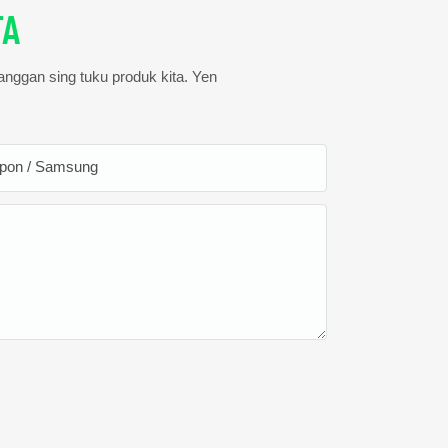
TA
langgan sing tuku produk kita. Yen
lpon / Samsung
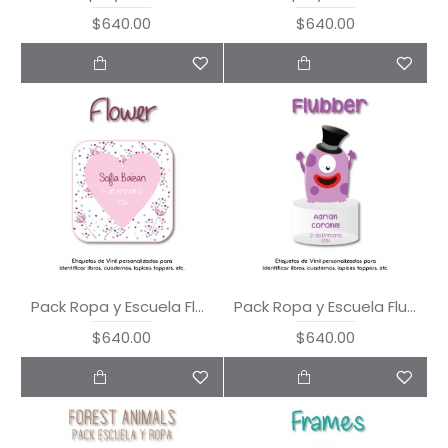
$640.00
$640.00
Pack Ropa y Escuela Flower
Pack Ropa y Escuela Flubber
$640.00
$640.00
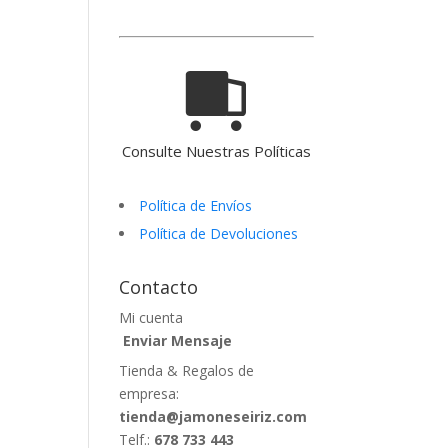
Consulte Nuestras Políticas
Política de Envíos
Política de Devoluciones
Contacto
Mi cuenta
Enviar Mensaje
Tienda & Regalos de
empresa:
tienda@jamoneseiriz.com
Telf.:
678 733 443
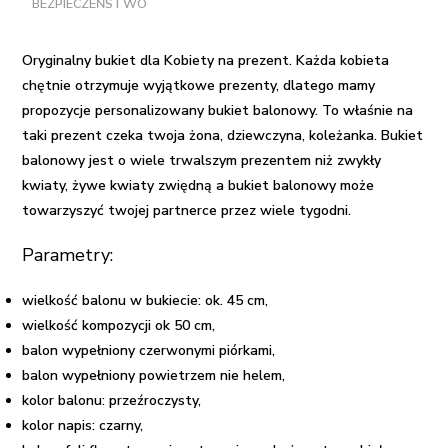
BEZPIECZEŃSTWO
-
Kocham
Oryginalny bukiet dla Kobiety na prezent. Każda kobieta
chętnie otrzymuje wyjątkowe prezenty, dlatego mamy
propozycje personalizowany bukiet balonowy. To właśnie na
taki prezent czeka twoja żona, dziewczyna, koleżanka. Bukiet
balonowy jest o wiele trwalszym prezentem niż zwykły
kwiaty, żywe kwiaty zwiędną a bukiet balonowy może
towarzyszyć twojej partnerce przez wiele tygodni.
Parametry:
wielkość balonu w bukiecie: ok. 45 cm,
wielkość kompozycji ok 50 cm,
balon wypełniony czerwonymi piórkami,
balon wypełniony powietrzem nie helem,
kolor balonu: przeźroczysty,
kolor napis: czarny,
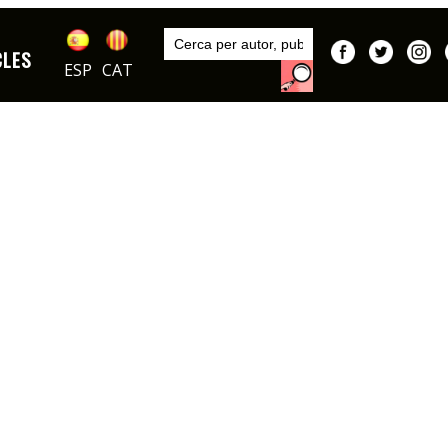
Inici
Autors
CLES
DIBUIXOS
Isabel Bas
ESP
CAT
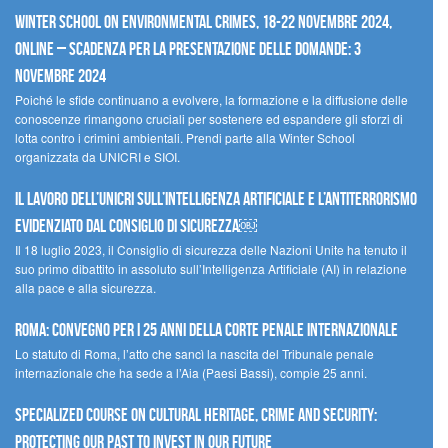
Winter School on Environmental Crimes, 18-22 novembre 2024,
Online – Scadenza per la presentazione delle domande: 3
novembre 2024
Poiché le sfide continuano a evolvere, la formazione e la diffusione delle
conoscenze rimangono cruciali per sostenere ed espandere gli sforzi di
lotta contro i crimini ambientali. Prendi parte alla Winter School
organizzata da UNICRI e SIOI.
Il lavoro dell’UNICRI sull’intelligenza artificiale e l’antiterrorismo
evidenziato dal Consiglio di Sicurezza￼
Il 18 luglio 2023, il Consiglio di sicurezza delle Nazioni Unite ha tenuto il
suo primo dibattito in assoluto sull’Intelligenza Artificiale (AI) in relazione
alla pace e alla sicurezza.
Roma: convegno per i 25 anni della Corte penale internazionale
Lo statuto di Roma, l’atto che sancì la nascita del Tribunale penale
internazionale che ha sede a l’Aia (Paesi Bassi), compie 25 anni.
Specialized Course on Cultural Heritage, Crime and Security:
Protecting our Past to Invest in our Future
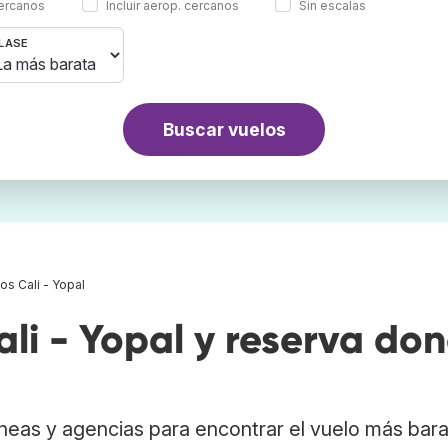
cercanos
Incluir aerop. cercanos
Sin escalas
LASE
Buscar vuelos
os Cali - Yopal
li - Yopal y reserva do
neas y agencias para encontrar el vuelo más bar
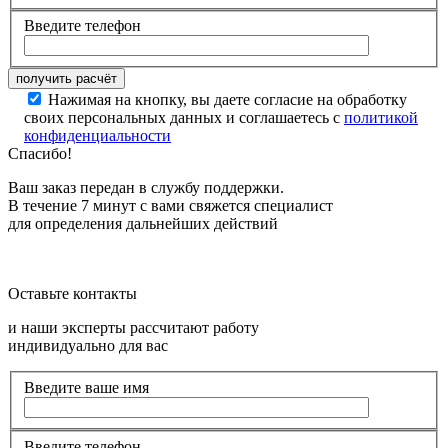
Введите телефон
Нажимая на кнопку, вы даете согласие на обработку
своих персональных данных и соглашаетесь с
политикой
конфиденциальности
Спасибо!
Ваш заказ передан в службу поддержки.
В течение 7 минут с вами свяжется специалист
для определения дальнейших действий
Оставьте контакты
и наши эксперты рассчитают работу
индивидуально для вас
Введите ваше имя
Введите телефон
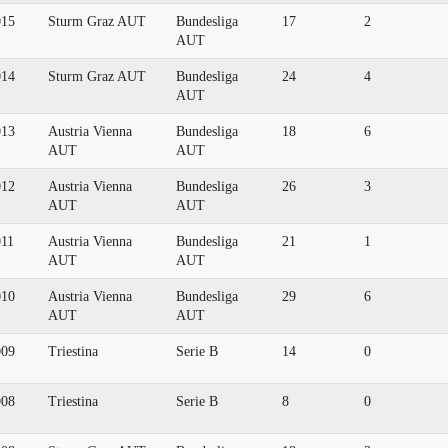
015
Sturm Graz AUT
Bundesliga
17
2
AUT
014
Sturm Graz AUT
Bundesliga
24
4
AUT
013
Austria Vienna
Bundesliga
18
6
AUT
AUT
012
Austria Vienna
Bundesliga
26
3
AUT
AUT
011
Austria Vienna
Bundesliga
21
1
AUT
AUT
010
Austria Vienna
Bundesliga
29
6
AUT
AUT
009
Triestina
Serie B
14
0
008
Triestina
Serie B
8
0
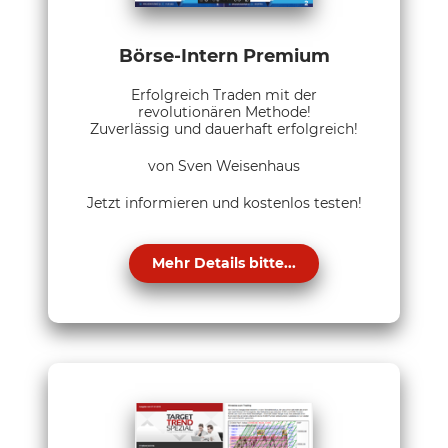
Börse-Intern Premium
Erfolgreich Traden mit der
revolutionären Methode!
Zuverlässig und dauerhaft erfolgreich!
von Sven Weisenhaus
Jetzt informieren und kostenlos testen!
Mehr Details bitte...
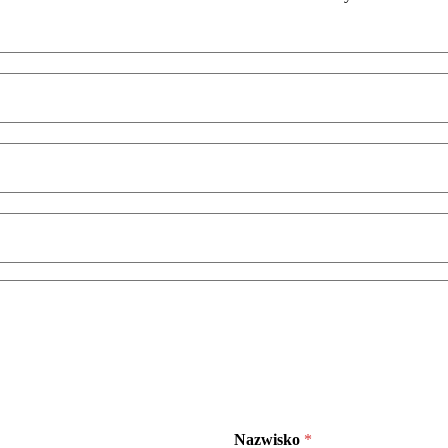
Nazwisko
*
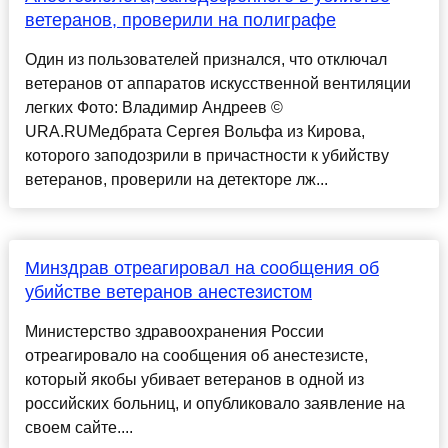
ветеранов, проверили на полиграфе
Один из пользователей признался, что отключал
ветеранов от аппаратов искусственной вентиляции
легких Фото: Владимир Андреев ©
URA.RUМедбрата Сергея Вольфа из Кирова,
которого заподозрили в причастности к убийству
ветеранов, проверили на детекторе лж...
Минздрав отреагировал на сообщения об
убийстве ветеранов анестезистом
Министерство здравоохранения России
отреагировало на сообщения об анестезисте,
который якобы убивает ветеранов в одной из
российских больниц, и опубликовало заявление на
своем сайте....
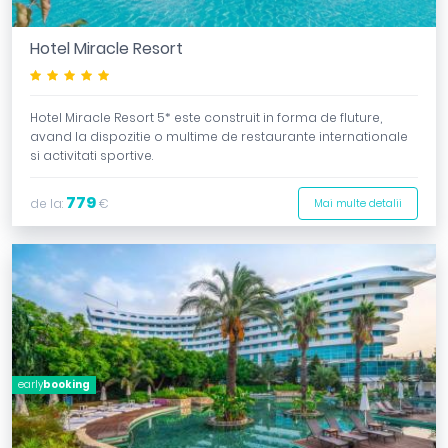
Hotel Miracle Resort
*****
Hotel Miracle Resort 5* este construit in forma de fluture,
avand la dispozitie o multime de restaurante internationale
si activitati sportive.
779
de la:
€
Mai multe detalii
early
booking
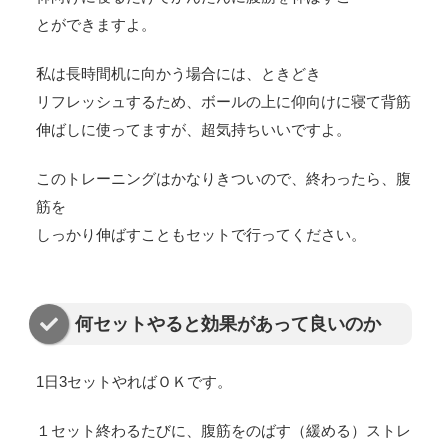
とができますよ。
私は長時間机に向かう場合には、ときどき
リフレッシュするため、ボールの上に仰向けに寝て背筋
伸ばしに使ってますが、超気持ちいいですよ。
このトレーニングはかなりきついので、終わったら、腹
筋を
しっかり伸ばすこともセットで行ってください。
何セットやると効果があって良いのか
1日3セットやればＯＫです。
１セット終わるたびに、腹筋をのばす（緩める）ストレ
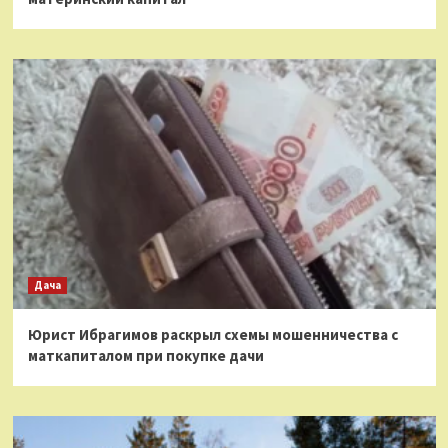
Дача
Юрист Ибрагимов раскрыл схемы мошенничества с
маткапиталом при покупке дачи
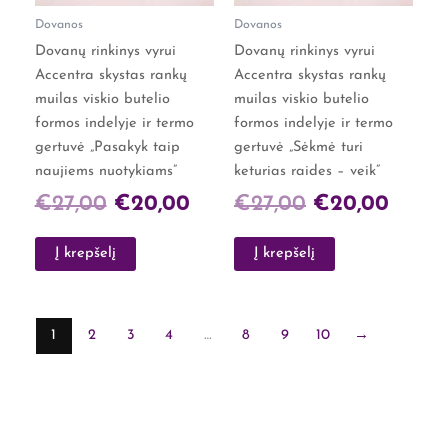
Dovanos
Dovanos
Dovanų rinkinys vyrui
Dovanų rinkinys vyrui
Accentra skystas rankų
Accentra skystas rankų
muilas viskio butelio
muilas viskio butelio
formos indelyje ir termo
formos indelyje ir termo
gertuvė „Pasakyk taip
gertuvė „Sėkmė turi
naujiems nuotykiams”
keturias raides – veik”
€
27,00
€
20,00
€
27,00
€
20,00
Į krepšelį
Į krepšelį
1
2
3
4
…
8
9
10
→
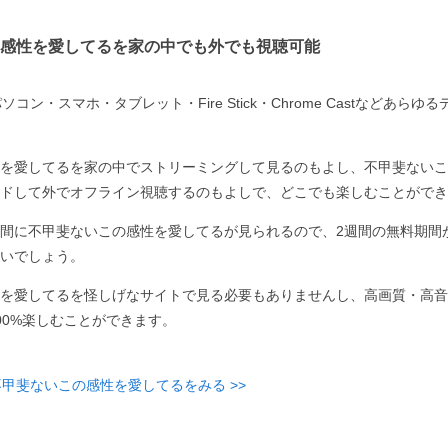
感性を愛してるを家の中でも外でも視聴可能
コン・スマホ・タブレット・Fire Stick・Chrome Castなどあら
を愛してるを家の中でストリーミングして見るのもよし、不甲斐ないこ
ドして外でオフライン視聴するのもよしで、どこでも楽しむことができ
間に不甲斐ないこの感性を愛してるが見られるので、2週間の無料期間
いでしょう。
を愛してるを怪しげなサイトで見る必要もありませんし、高画質・高音
00%楽しむことができます。
不甲斐ないこの感性を愛してるをみる >>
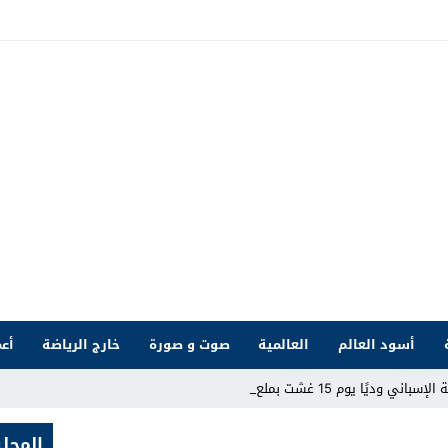
أسود العالم
العالمية
صوت و صورة
خارج الرياضة
أعم
ًا يوم 15 غشت بملعب طنجة ال _
المحلي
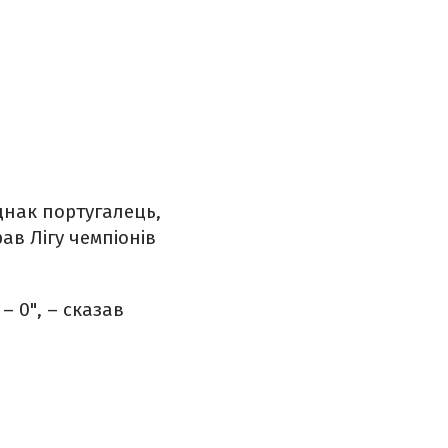
днак португалець,
ав Лігу чемпіонів
 – 0", – сказав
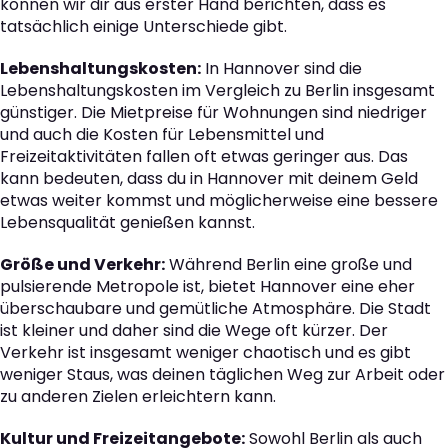
können wir dir aus erster Hand berichten, dass es
tatsächlich einige Unterschiede gibt.
Lebenshaltungskosten:
In Hannover sind die
Lebenshaltungskosten im Vergleich zu Berlin insgesamt
günstiger. Die Mietpreise für Wohnungen sind niedriger
und auch die Kosten für Lebensmittel und
Freizeitaktivitäten fallen oft etwas geringer aus. Das
kann bedeuten, dass du in Hannover mit deinem Geld
etwas weiter kommst und möglicherweise eine bessere
Lebensqualität genießen kannst.
Größe und Verkehr:
Während Berlin eine große und
pulsierende Metropole ist, bietet Hannover eine eher
überschaubare und gemütliche Atmosphäre. Die Stadt
ist kleiner und daher sind die Wege oft kürzer. Der
Verkehr ist insgesamt weniger chaotisch und es gibt
weniger Staus, was deinen täglichen Weg zur Arbeit oder
zu anderen Zielen erleichtern kann.
Kultur und Freizeitangebote:
Sowohl Berlin als auch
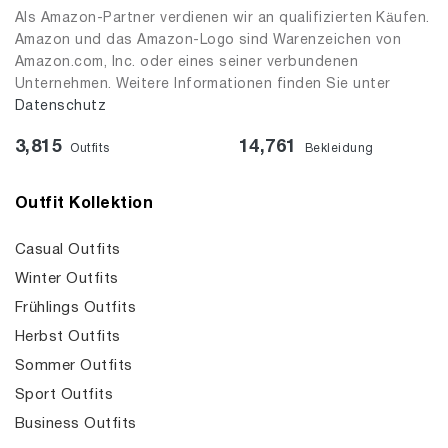
Als Amazon-Partner verdienen wir an qualifizierten Käufen.
Amazon und das Amazon-Logo sind Warenzeichen von
Amazon.com, Inc. oder eines seiner verbundenen
Unternehmen. Weitere Informationen finden Sie unter
Datenschutz
3,815
14,761
Outfits
Bekleidung
Outfit Kollektion
Casual Outfits
Winter Outfits
Frühlings Outfits
Herbst Outfits
Sommer Outfits
Sport Outfits
Business Outfits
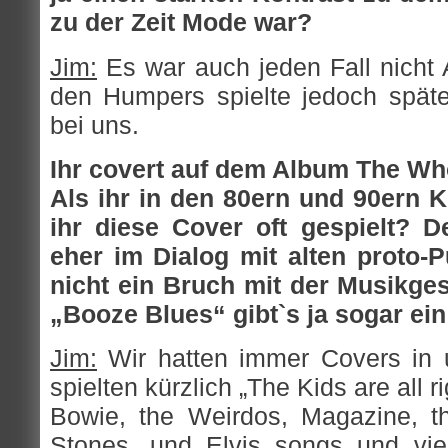
zu der Zeit Mode war?
Jim:
Es war auch jeden Fall nicht 
den Humpers spielte jedoch später
bei uns.
Ihr covert auf dem Album The Wh
Als ihr in den 80ern und 90ern Ko
ihr diese Cover oft gespielt? 
eher im Dialog mit alten proto-
nicht ein Bruch mit der Musikge
„Booze Blues“ gibt`s ja sogar ei
Jim:
Wir hatten immer Covers in 
spielten kürzlich „The Kids are all r
Bowie, the Weirdos, Magazine, th
Stones, und Elvis songs und vie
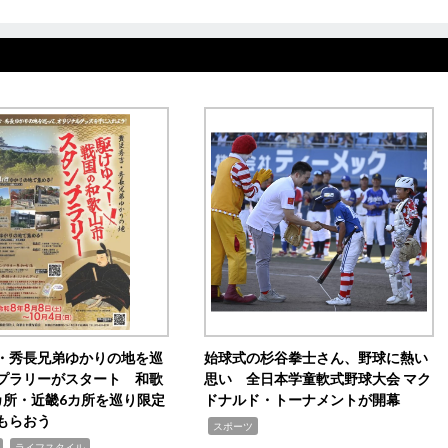
・秀長兄弟ゆかりの地を巡
始球式の杉谷拳士さん、野球に熱い
プラリーがスタート 和歌
思い 全日本学童軟式野球大会 マク
カ所・近畿6カ所を巡り限定
ドナルド・トーナメントが開幕
もらおう
,
スポーツ
,
ライフスタイル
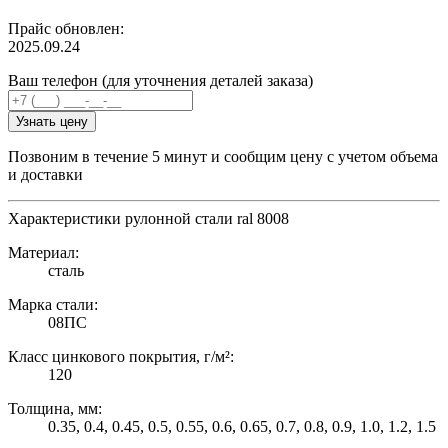
Прайс обновлен:
2025.09.24
Ваш телефон (для уточнения деталей заказа)
Узнать цену
Позвоним в течение 5 минут и сообщим цену с учетом объема
и доставки
Характеристики рулонной стали ral 8008
Материал:
сталь
Марка стали:
08ПС
Класс цинкового покрытия, г/м²:
120
Толщина, мм:
0.35, 0.4, 0.45, 0.5, 0.55, 0.6, 0.65, 0.7, 0.8, 0.9, 1.0, 1.2, 1.5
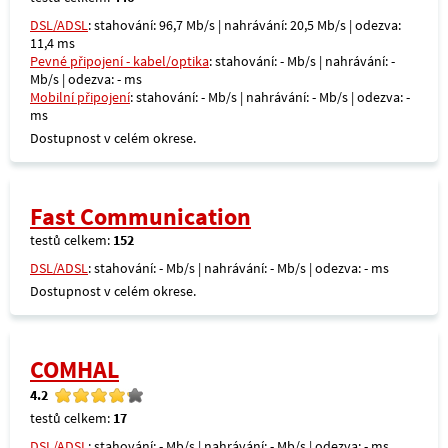
DSL/ADSL
: stahování: 96,7 Mb/s | nahrávání: 20,5 Mb/s | odezva:
11,4 ms
Pevné připojení - kabel/optika
: stahování: - Mb/s | nahrávání: -
Mb/s | odezva: - ms
Mobilní připojení
: stahování: - Mb/s | nahrávání: - Mb/s | odezva: -
ms
Dostupnost v celém okrese.
Fast Communication
testů celkem:
152
DSL/ADSL
: stahování: - Mb/s | nahrávání: - Mb/s | odezva: - ms
Dostupnost v celém okrese.
COMHAL
4.2
testů celkem:
17
DSL/ADSL
: stahování: - Mb/s | nahrávání: - Mb/s | odezva: - ms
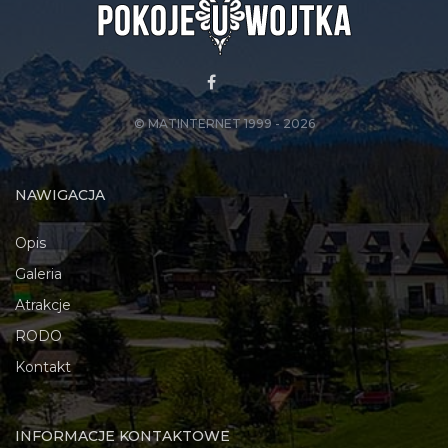
© MATINTERNET 1999 - 2026
NAWIGACJA
Opis
Galeria
Atrakcje
RODO
Kontakt
INFORMACJE KONTAKTOWE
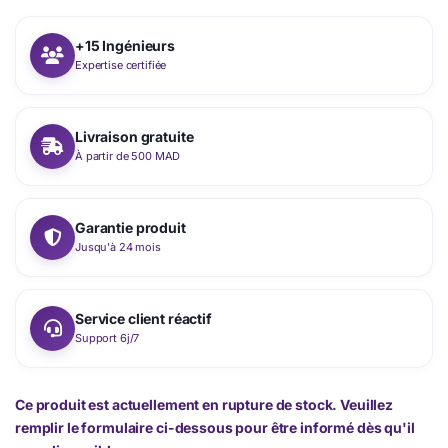
+15 Ingénieurs
Expertise certifiée
Livraison gratuite
À partir de 500 MAD
Garantie produit
Jusqu'à 24 mois
Service client réactif
Support 6j/7
Ce produit est actuellement en rupture de stock. Veuillez
remplir le formulaire ci-dessous pour être informé dès qu'il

> [Work request]: Every line above in the stretch from the one with "Verkehr ist insgesamt" through the one with "プラリーがスタート 和歌" is to be transcribed exactly, ends included. No picture is copied.

> [Your response]:
Verkehr ist insgesamt weniger chaotisch und es gibt
weniger Staus, was deinen täglichen Weg zur Arbeit oder
zu anderen Zielen erleichtern kann.
Kultur und Freizeitangebote:
Sowohl Berlin als auch
Als Amazon-Partner verdienen wir an qualifizierten Käufen.
Amazon und das Amazon-Logo sind Warenzeichen von
Amazon.com, Inc. oder eines seiner verbundenen
Unternehmen. Weitere Informationen finden Sie unter
Datenschutz
3,815
14,761
Outfits
Bekleidung
Outfit Kollektion
Casual Outfits
Winter Outfits
Frühlings Outfits
Herbst Outfits
Sommer Outfits
Sport Outfits
Business Outfits
zu der Zeit Mode war?
Jim:
Es war auch jeden Fall nicht 
den Humpers spielte jedoch später
bei uns.
Ihr covert auf dem Album The Wh
Als ihr in den 80ern und 90ern Ko
ihr diese Cover oft gespielt? 
eher im Dialog mit alten proto-
nicht ein Bruch mit der Musikge
„Booze Blues“ gibt`s ja sogar ei
Jim:
Wir hatten immer Covers in 
spielten kürzlich „The Kids are all r
Bowie, the Weirdos, Magazine, th
Stones, und Elvis songs und vie
・秀長兄弟ゆかりの地を巡
始球式の杉谷拳士さん、野球に熱い
プラリーがスタート 和歌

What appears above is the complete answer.